El tercer bloque analizó el sector financiero. Aunque Gibraltar ya no figura en varias listas de paraísos fiscales y fue retirada de la «lista gris» del FATF en 2024, continúa siendo una jurisdicción de baja tributación y opacidad elevada, aún bajo supervisión de la UE.
El grupo concluyó que la prosperidad compartida sólo sería viable si Gibraltar avanza hacia una transparencia real y verificable, no únicamente formal.

Turismo y vivienda: dependencia laboral y presión inmobiliaria

Intervención del cuarto estudiante UMA

El análisis social puso de relieve un impacto desigual. Gibraltar recibe mano de obra española y turistas que sostienen su economía; sin embargo, en La Línea y el Campo de Gibraltar la presión sobre la vivienda, la precariedad y la dependencia laboral aumentan.

La balanza, según los autores, está claramente inclinada hacia el Peñón.

Conclusión del estudio: ¿realidad o eslogan?
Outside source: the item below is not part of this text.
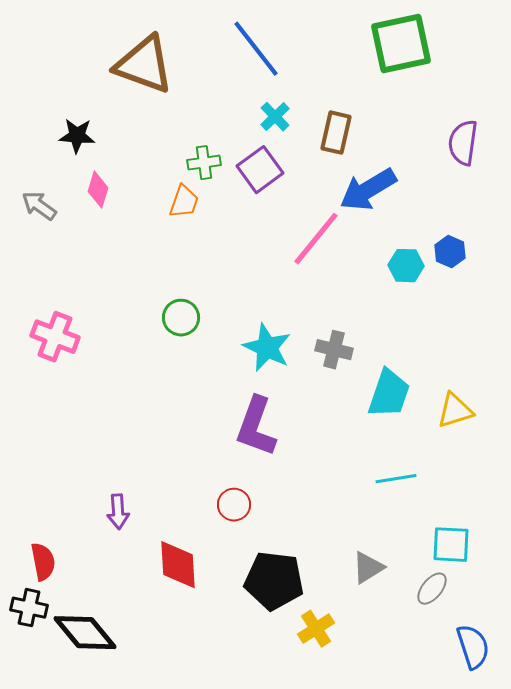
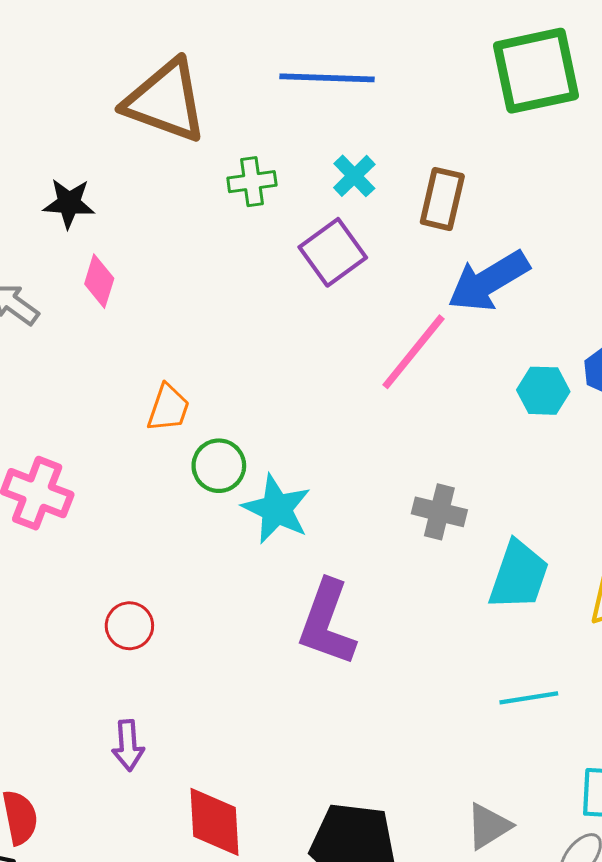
blue line: (256, 49) -> (327, 78), turned -50
green cross: (204, 163) -> (252, 182), moved
orange trapezoid: (184, 202) -> (168, 408), moved
cyan star: (267, 348) -> (277, 509), moved
red circle: (234, 505) -> (129, 626), moved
La profesora Pilar Ángel, directora del proyecto, cerró la presentación recordando que el concepto de «prosperidad compartida», formulado por el Banco Mundial en 2013, exige evaluar resultados concretos, no declaraciones políticas. Tras dos años de investigación, su conclusión es clara:

«La eliminación de la verja no garantiza por sí sola la prosperidad compartida. Puede, incluso, aumentar el desequilibrio si no se corrigen las asimetrías fiscales, económicas y jurídicas existentes»

Un territorio pequeño con un impacto decisivo

Como citó Saavedra evocando a Churchill, «no estamos al final, ni siquiera en el principio del final; apenas estamos al comienzo del principio»

La negociación del futuro acuerdo entre la UE y el Reino Unido marcará el destino del Campo de Gibraltar y del propio Peñón.

Lo demostrado en este encuentro es que una nueva generación de juristas e investigadores observa el territorio con una mirada crítica, alejada de los eslóganes y centrada en los datos. Un ejercicio que, en un enclave tan sensible como Gibraltar, resulta más necesario que nunca.